• [Aim of the exercise]:
The copy you give must match the lines from the top of the data through the line containing "música de cuerdas, compositores, interpretes" exactly, and it must hold no pictures.
================
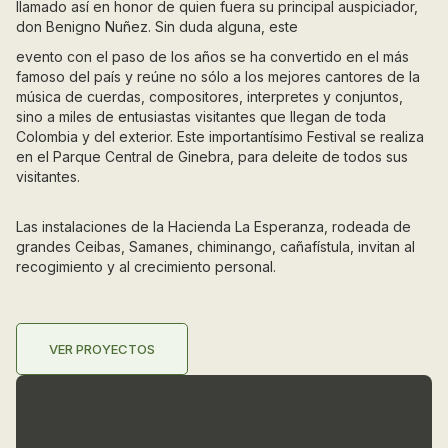
llamado así en honor de quien fuera su principal auspiciador,
don Benigno Nuñez. Sin duda alguna, este
evento con el paso de los años se ha convertido en el más
famoso del país y reúne no sólo a los mejores cantores de la
música de cuerdas, compositores, interpretes y conjuntos,
sino a miles de entusiastas visitantes que llegan de toda
Colombia y del exterior. Este importantísimo Festival se realiza
en el Parque Central de Ginebra, para deleite de todos sus
visitantes.
Las instalaciones de la Hacienda La Esperanza, rodeada de
grandes Ceibas, Samanes, chiminango, cañafístula, invitan al
recogimiento y al crecimiento personal.
VER PROYECTOS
================
• [Your solution]:
llamado así en honor de quien fuera su principal auspiciador,
don Benigno Nuñez. Sin duda alguna, este
evento con el paso de los años se ha convertido en el más
famoso del país y reúne no sólo a los mejores cantores de la
música de cuerdas, compositores, interpretes y conjuntos,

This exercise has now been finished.